Advances in technology have allowed us to measure and track the effects of natural disasters with a precision never before available, leaving the false impression that various "world records" betoken unprecedented events. Whereas, a glance through the annals of disasters past, using the more comparable standard of casualty estimates, is the quick cure for apocalyptic thoughts.
We will all die; but by the end of days, only a tiny fraction of us in natural catastrophes. Let us live with that.
*
Today, instead of my usual two cents' worth, the reader gets two single-penny columns. I wanted to subtract from what I said last week, on President Bush's nomination of Harriet Miers to the U.S. Supreme Court.
In the week since, much dust has settled, and it has become clear that Ms Miers is acceptable to the broad rightwing Republican constituency, and to not a few Democrats. She is despised, chiefly, by the rightwing intellectuals (people like me), who were heartbroken that Mr Bush would pass over the long list of brilliant, strict-constructionist legal scholars that have arisen in response to the challenge presented by two generations of often deconstructionist rulings by the same Supreme Court. Especially, that he should do so to appoint some woman who was his own personal lawyer, and who looks at first glance as if she could be -- on the grand constitutional issues, outside her own territory of corporate law -- a ditz.
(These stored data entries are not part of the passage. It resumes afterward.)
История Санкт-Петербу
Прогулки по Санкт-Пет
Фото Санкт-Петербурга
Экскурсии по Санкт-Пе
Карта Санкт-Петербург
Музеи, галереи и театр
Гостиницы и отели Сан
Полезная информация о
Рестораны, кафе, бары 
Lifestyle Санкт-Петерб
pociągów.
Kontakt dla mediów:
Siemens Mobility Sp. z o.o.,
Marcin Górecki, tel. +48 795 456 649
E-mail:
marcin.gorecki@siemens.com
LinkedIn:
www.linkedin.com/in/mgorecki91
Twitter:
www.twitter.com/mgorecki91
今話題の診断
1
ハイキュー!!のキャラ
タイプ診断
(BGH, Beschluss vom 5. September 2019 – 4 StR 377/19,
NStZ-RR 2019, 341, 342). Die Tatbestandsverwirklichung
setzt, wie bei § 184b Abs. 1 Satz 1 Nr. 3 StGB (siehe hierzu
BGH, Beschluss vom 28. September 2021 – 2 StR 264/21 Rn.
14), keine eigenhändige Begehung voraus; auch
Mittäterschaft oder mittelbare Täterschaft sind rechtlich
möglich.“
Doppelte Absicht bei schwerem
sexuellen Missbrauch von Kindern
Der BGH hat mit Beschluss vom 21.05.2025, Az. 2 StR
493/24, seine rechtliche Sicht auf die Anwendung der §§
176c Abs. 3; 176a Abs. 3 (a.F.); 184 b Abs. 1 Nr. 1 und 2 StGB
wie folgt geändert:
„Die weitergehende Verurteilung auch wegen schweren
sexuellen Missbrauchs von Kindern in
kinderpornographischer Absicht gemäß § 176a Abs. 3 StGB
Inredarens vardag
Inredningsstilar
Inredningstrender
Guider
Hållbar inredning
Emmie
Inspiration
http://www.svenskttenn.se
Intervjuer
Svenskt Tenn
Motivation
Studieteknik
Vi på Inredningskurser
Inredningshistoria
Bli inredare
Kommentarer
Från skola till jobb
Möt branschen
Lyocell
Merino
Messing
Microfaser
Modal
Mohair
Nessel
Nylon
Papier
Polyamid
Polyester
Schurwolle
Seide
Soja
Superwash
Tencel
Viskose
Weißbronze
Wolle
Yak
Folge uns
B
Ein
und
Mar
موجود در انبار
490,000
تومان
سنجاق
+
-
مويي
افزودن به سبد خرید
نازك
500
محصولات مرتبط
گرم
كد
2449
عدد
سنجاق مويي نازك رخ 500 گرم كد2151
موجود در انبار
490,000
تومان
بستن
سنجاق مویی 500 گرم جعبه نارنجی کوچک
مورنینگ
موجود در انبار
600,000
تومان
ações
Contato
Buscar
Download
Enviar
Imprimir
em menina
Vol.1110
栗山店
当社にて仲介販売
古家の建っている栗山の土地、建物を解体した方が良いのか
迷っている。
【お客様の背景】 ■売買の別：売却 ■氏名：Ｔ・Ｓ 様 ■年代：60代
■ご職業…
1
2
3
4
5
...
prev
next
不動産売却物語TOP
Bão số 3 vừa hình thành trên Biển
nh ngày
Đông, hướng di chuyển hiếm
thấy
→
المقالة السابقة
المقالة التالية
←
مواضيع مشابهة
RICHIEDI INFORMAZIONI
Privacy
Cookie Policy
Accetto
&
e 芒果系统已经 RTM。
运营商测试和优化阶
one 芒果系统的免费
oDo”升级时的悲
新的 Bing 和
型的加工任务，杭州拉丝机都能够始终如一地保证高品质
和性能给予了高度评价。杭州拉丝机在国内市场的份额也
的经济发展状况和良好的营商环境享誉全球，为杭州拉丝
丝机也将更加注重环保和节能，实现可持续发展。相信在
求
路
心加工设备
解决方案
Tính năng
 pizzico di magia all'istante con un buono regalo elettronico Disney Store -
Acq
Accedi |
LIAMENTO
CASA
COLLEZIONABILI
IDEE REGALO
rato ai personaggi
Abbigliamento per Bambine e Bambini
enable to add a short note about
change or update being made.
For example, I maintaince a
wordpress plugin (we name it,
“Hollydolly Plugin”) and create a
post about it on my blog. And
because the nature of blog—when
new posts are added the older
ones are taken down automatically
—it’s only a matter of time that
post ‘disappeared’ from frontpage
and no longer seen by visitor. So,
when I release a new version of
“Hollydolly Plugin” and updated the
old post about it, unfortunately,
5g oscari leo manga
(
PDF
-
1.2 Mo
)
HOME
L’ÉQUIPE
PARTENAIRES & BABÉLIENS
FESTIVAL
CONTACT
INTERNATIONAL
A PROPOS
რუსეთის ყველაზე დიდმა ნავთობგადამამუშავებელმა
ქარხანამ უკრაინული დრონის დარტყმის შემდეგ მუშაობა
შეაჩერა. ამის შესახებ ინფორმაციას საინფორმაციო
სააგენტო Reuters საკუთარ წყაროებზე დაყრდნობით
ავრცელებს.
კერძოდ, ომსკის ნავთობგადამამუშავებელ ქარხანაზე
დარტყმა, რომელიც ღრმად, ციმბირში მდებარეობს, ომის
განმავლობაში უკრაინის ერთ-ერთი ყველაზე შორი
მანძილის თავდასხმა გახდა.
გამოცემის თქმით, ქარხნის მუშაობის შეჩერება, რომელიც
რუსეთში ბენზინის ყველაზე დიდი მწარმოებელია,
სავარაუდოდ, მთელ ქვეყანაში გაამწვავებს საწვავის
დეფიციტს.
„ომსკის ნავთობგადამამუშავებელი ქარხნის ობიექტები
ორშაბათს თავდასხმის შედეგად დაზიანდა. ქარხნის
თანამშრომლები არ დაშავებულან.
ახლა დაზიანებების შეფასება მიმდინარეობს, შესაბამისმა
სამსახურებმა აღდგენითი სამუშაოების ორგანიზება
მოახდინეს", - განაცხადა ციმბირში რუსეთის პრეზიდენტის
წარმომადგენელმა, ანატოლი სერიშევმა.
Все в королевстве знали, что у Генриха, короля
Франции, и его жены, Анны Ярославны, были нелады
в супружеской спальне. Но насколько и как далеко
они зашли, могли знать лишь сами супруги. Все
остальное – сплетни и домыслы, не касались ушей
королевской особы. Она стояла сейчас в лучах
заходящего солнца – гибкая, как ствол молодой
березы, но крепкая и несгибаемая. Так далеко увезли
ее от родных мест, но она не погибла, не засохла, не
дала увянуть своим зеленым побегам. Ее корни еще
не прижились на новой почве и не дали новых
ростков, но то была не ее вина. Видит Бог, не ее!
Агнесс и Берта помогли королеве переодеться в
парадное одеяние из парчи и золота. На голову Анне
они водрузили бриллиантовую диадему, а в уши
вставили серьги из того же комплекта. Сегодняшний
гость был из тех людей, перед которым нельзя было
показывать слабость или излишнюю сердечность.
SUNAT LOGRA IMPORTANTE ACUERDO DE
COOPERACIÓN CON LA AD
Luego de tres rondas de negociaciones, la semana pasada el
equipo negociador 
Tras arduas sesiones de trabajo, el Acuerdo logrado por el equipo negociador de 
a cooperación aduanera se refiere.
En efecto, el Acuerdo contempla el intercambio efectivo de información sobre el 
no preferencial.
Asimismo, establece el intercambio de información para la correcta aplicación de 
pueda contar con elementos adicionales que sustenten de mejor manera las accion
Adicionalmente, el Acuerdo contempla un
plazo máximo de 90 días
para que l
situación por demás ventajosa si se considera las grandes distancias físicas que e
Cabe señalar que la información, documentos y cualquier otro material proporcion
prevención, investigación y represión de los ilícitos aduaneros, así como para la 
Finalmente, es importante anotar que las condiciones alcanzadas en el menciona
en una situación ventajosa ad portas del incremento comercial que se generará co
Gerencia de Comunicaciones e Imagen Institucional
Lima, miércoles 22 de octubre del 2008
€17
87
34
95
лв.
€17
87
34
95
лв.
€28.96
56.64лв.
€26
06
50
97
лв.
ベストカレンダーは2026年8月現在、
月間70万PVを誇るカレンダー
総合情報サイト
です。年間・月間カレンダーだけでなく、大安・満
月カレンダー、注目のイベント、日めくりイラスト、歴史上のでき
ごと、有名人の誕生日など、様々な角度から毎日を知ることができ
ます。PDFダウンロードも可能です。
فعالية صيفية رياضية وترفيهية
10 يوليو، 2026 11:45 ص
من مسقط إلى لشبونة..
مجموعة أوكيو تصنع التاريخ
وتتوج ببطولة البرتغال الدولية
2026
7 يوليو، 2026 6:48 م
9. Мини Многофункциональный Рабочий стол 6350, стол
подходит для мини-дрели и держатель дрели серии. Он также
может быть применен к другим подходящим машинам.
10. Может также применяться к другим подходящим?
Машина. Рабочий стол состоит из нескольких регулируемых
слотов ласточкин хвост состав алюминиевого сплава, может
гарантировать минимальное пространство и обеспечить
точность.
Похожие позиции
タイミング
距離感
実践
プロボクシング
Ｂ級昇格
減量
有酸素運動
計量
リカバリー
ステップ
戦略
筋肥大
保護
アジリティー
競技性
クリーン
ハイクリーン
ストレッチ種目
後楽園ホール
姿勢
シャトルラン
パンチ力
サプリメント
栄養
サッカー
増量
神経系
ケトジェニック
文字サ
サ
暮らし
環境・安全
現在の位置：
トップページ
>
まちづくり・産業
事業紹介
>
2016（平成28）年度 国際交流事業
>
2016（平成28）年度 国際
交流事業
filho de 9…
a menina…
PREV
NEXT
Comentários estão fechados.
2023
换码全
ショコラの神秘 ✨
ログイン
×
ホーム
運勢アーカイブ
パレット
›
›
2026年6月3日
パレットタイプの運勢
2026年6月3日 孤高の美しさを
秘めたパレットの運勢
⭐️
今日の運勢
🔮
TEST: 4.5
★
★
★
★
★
(A strict "constructionist" is an interpreter who reads the U.S. Constitution as if it were written in plain English, which it was. A "deconstructionist" is my cute attempt to label judges who prefer to rewrite the Constitution as they go along -- in the American case, mostly by riffing on the 14th Amendment.)
While I'm not sure we rightwing elitists were wrong, I hope we were, and without speaking for anyone else, I'm beginning to think I was wrong. The proof of the pudding will be in the eating. If Ms Miers clears the U.S. Senate, we will see what sort of judge she'll be.
But for now, President Bush's apparently weak argument, "Trust me," is beginning to look much sounder. Perhaps the great Texas jurisprude, Lino Graglia, put this best, in an interview with Hugh Hewitt. To paraphrase: the Supremes are in the habit of arrogating to themselves decisions that should really be made by the people (on everything from abortion, pornography, and school prayer, to all-male military academies in the State of Virginia). Power naturally flows to their heads. Yet the Constitution had nothing to say about such things, and explicitly left what it had nothing to say about, to the people. It is this trust in the people that has made America the beacon she is.
And Harriet Miers may be exactly the sort of real-world type who can understand that. And George Bush, from knowing her well over a long time, is in a good position to know she knows. She doesn't need bells, whistles, and law degrees from Harvard and Yale. It might even be helpful not to have them.